The only black history that gets told promoted in this country is the black history that conforms to the dominant culture’s white mindset and traditional propaganda. Propaganda teaches that Abraham Lincoln freed the slaves. Black people everywhere are taught to love this man. But Mr. Lincoln was no friend of the black community. Abraham Lincoln is recorded as saying that he has no desire to make black people the equal of whites. In the perpetual struggle between the two races Mr. Lincoln wanted to assure white superiority and black oppression. But because the only black history we learn is the version publicized by the dominant community we are manipulated to celebrating the birthday of this racist.
What do some white people want to see in a month set aside for white history? I guess it’s not enough that every channel on television, with the possible exception of Black Entertainment Television, is overwhelmingly represented with white people, be they actors, news reporters, the focus of positive news stories, narrators, voices for cartoon characters, or anything else, with a percentage that far exceeds their approximate seventy percent of the total population.

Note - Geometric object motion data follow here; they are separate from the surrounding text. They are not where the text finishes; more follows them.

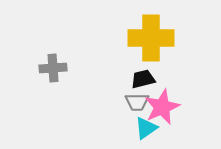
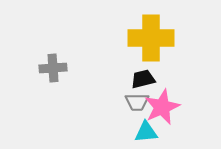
cyan triangle: moved 4 px down; rotated 30 degrees clockwise
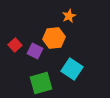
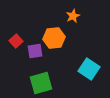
orange star: moved 4 px right
red square: moved 1 px right, 4 px up
purple square: rotated 35 degrees counterclockwise
cyan square: moved 17 px right
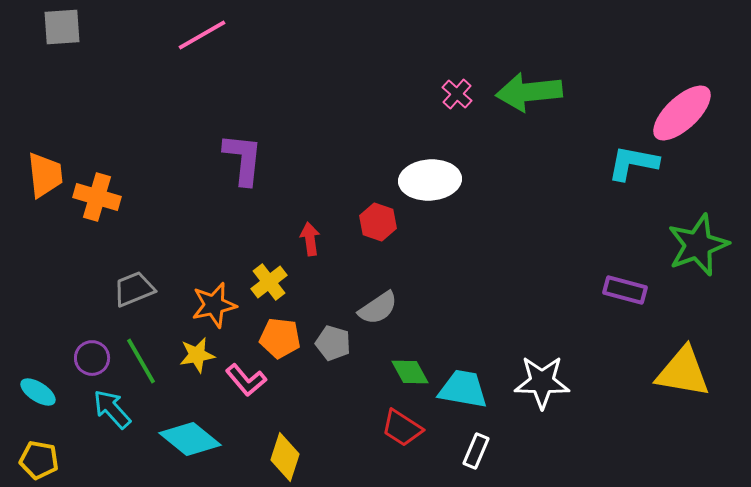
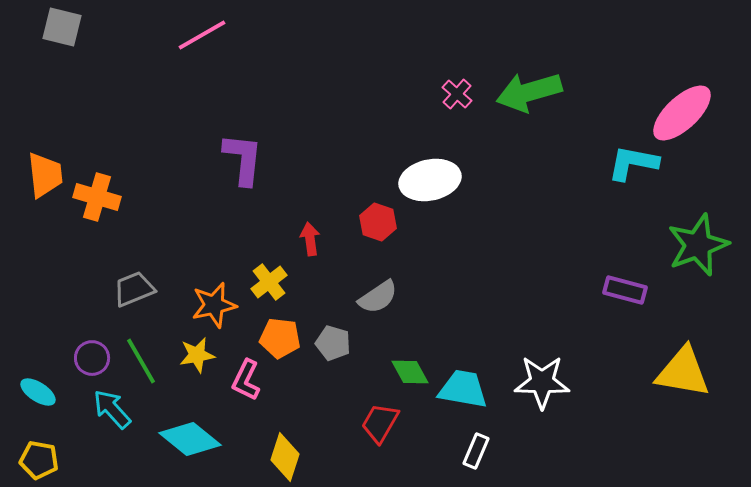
gray square: rotated 18 degrees clockwise
green arrow: rotated 10 degrees counterclockwise
white ellipse: rotated 8 degrees counterclockwise
gray semicircle: moved 11 px up
pink L-shape: rotated 66 degrees clockwise
red trapezoid: moved 22 px left, 5 px up; rotated 87 degrees clockwise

Maybe some people want a white history month that has absolutely no black people on television, radio, or other venues of entertainment or information. That’s not a very tall order. In most popular television programs there would only be a single black person to let go if there are any at all. The number of programs that feature more than one obviously black person pales in comparison to the number of programs that feature no black people. And the number of shows that feature black characters that can serve as strong role models for black children and impressionable black adults seriously pales. If people wanted a month without seeing any black people on television I seriously doubt if they would notice the difference.
Black History Month is almost over. A few more hours and we can go back to the status quo of no interest in anything remotely considered black history. Black History Month is one of those things that sound a lot more impressive than its actual execution. As long as the black community has to depend on the dominant culture to provide the curriculum for our black history it will always be considered some kind of imposition that most would rather do without. The dominant community has nothing to gain from any focus on black history. Can they make it any clearer that the history of the black community doesn’t matter?